Screening algorithms are only as equitable as the data and assumptions baked into them. When the tools used to decide who gets a lung cancer scan perform differently across racial groups, entire populations can be quietly excluded from life-saving early detection — and that gap is rarely visible without a study designed specifically to look for it.
Analyzing data from 641,830 smokers aged 50 to 80 drawn from 12 U.S. cohorts, researchers evaluated 16 lung cancer risk prediction models across four racial and ethnic groups. A striking pattern emerged: 11 of the 16 models substantially underestimated lung cancer risk in non-Hispanic Black participants, with expected-to-observed ratios falling below 0.75 — meaning models predicted far fewer cases than actually occurred. Discrimination, the ability to correctly rank who will develop cancer versus who will not, was also lower for Black participants compared to White participants in 15 of 16 models, and lower for Asian participants than all other groups in 13 of 16 models. When model-based thresholds were calibrated to select a screening-eligible pool matching the size defined by current USPSTF-2021 criteria, these performance gaps translated directly into measurable differences in sensitivity and screening efficiency across groups.

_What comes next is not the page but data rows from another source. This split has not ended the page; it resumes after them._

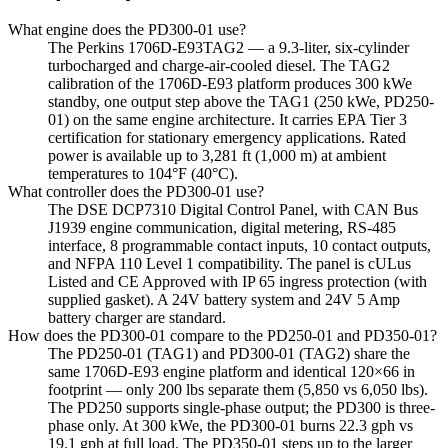
What engine does the PD300-01 use?
The Perkins 1706D-E93TAG2 — a 9.3-liter, six-cylinder
turbocharged and charge-air-cooled diesel. The TAG2
calibration of the 1706D-E93 platform produces 300 kWe
standby, one output step above the TAG1 (250 kWe, PD250-
01) on the same engine architecture. It carries EPA Tier 3
certification for stationary emergency applications. Rated
power is available up to 3,281 ft (1,000 m) at ambient
temperatures to 104°F (40°C).
What controller does the PD300-01 use?
The DSE DCP7310 Digital Control Panel, with CAN Bus
J1939 engine communication, digital metering, RS-485
interface, 8 programmable contact inputs, 10 contact outputs,
and NFPA 110 Level 1 compatibility. The panel is cULus
Listed and CE Approved with IP 65 ingress protection (with
supplied gasket). A 24V battery system and 24V 5 Amp
battery charger are standard.
How does the PD300-01 compare to the PD250-01 and PD350-01?
The PD250-01 (TAG1) and PD300-01 (TAG2) share the
same 1706D-E93 engine platform and identical 120×66 in
footprint — only 200 lbs separate them (5,850 vs 6,050 lbs).
The PD250 supports single-phase output; the PD300 is three-
phase only. At 300 kWe, the PD300-01 burns 22.3 gph vs
19.1 gph at full load. The PD350-01 steps up to the larger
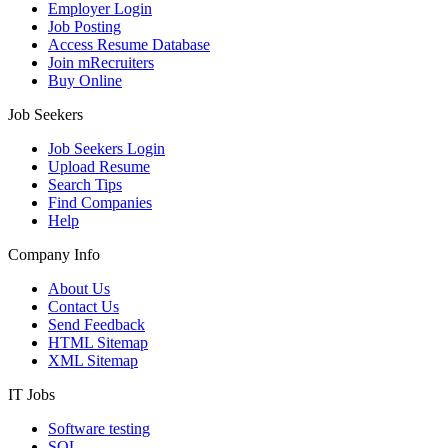
Employer Login
Job Posting
Access Resume Database
Join mRecruiters
Buy Online
Job Seekers
Job Seekers Login
Upload Resume
Search Tips
Find Companies
Help
Company Info
About Us
Contact Us
Send Feedback
HTML Sitemap
XML Sitemap
IT Jobs
Software testing
SQL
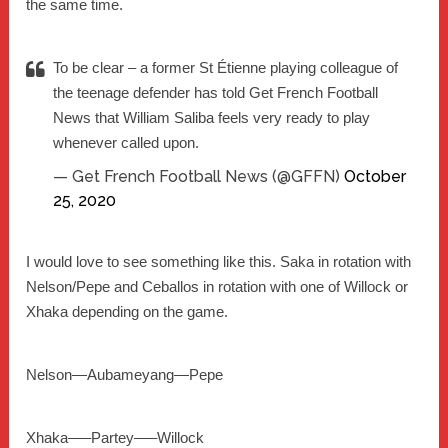
the same time.
To be clear – a former St Étienne playing colleague of
the teenage defender has told Get French Football
News that William Saliba feels very ready to play
whenever called upon.
— Get French Football News (@GFFN)
October
25, 2020
I would love to see something like this. Saka in rotation with
Nelson/Pepe and Ceballos in rotation with one of Willock or
Xhaka depending on the game.
Nelson—Aubameyang—Pepe
Xhaka—–Partey—–Willock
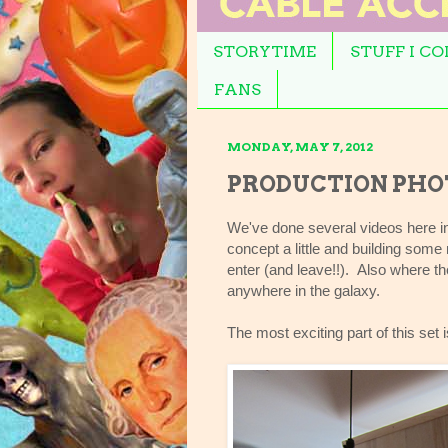
STORYTIME
STUFF I C
FANS
MONDAY, MAY 7, 2012
PRODUCTION PHOT
We've done several videos here in
concept a little and building som
enter (and leave!!). Also where th
anywhere in the galaxy.
The most exciting part of this se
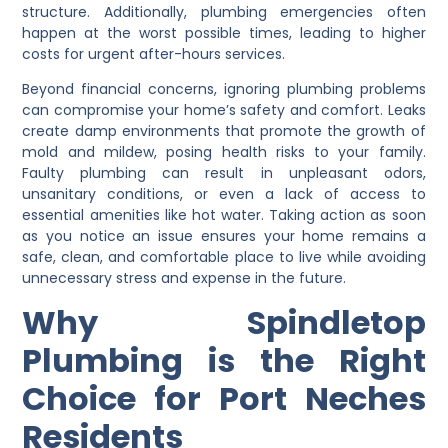
structure. Additionally, plumbing emergencies often
happen at the worst possible times, leading to higher
costs for urgent after-hours services.
Beyond financial concerns, ignoring plumbing problems
can compromise your home’s safety and comfort. Leaks
create damp environments that promote the growth of
mold and mildew, posing health risks to your family.
Faulty plumbing can result in unpleasant odors,
unsanitary conditions, or even a lack of access to
essential amenities like hot water. Taking action as soon
as you notice an issue ensures your home remains a
safe, clean, and comfortable place to live while avoiding
unnecessary stress and expense in the future.
Why Spindletop
Plumbing is the Right
Choice for Port Neches
Residents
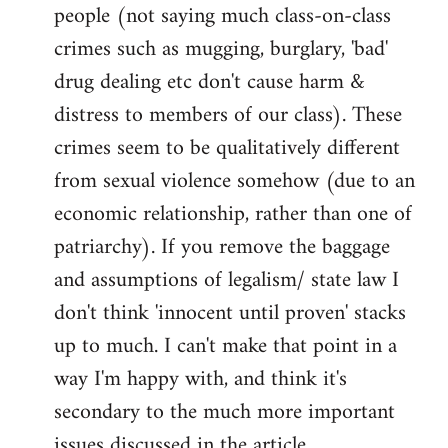
people (not saying much class-on-class
crimes such as mugging, burglary, 'bad'
drug dealing etc don't cause harm &
distress to members of our class). These
crimes seem to be qualitatively different
from sexual violence somehow (due to an
economic relationship, rather than one of
patriarchy). If you remove the baggage
and assumptions of legalism/ state law I
don't think 'innocent until proven' stacks
up to much. I can't make that point in a
way I'm happy with, and think it's
secondary to the much more important
issues discussed in the article.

This analysis carries significant practical weight. Lung cancer remains the leading cause of cancer death in the United States, and early detection through low-dose CT scanning meaningfully improves survival. Yet most risk models were developed predominantly on non-Hispanic White cohorts, embedding demographic blind spots into clinical decision-support tools now applied universally. The finding that calibration errors for Black Americans exceed 25% in the majority of tested models is not a marginal statistical concern — it represents a structural flaw in screening policy infrastructure. A key limitation is the observational cohort design, which cannot establish causality, and cohort sizes for Asian and Hispanic subgroups remain relatively small. Still, with 16 models evaluated across a population exceeding 600,000, this is among the most comprehensive equity audits of lung cancer screening tools to date — and its implications for model recalibration and USPSTF guideline refinement are hard to overstate.